[Stored items]
__________________________________________________

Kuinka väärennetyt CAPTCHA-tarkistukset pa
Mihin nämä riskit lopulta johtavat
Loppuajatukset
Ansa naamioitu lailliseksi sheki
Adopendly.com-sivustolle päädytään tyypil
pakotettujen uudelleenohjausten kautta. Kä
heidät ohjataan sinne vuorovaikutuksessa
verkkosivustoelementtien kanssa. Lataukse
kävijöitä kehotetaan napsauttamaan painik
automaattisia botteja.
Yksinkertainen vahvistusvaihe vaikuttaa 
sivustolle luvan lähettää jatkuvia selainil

__________________________________________________

* **ACTIVITY**
Your answer should be the lines from the one containing "Ansa naamioitu lailliseksi sheki" through the end of the records, both included, output exactly and with nothing added.

* **REPLY TO THE EXERCISE**
Ansa naamioitu lailliseksi sheki
Adopendly.com-sivustolle päädytään tyypil
pakotettujen uudelleenohjausten kautta. Kä
heidät ohjataan sinne vuorovaikutuksessa
verkkosivustoelementtien kanssa. Lataukse
kävijöitä kehotetaan napsauttamaan painik
automaattisia botteja.
Yksinkertainen vahvistusvaihe vaikuttaa 
sivustolle luvan lähettää jatkuvia selainil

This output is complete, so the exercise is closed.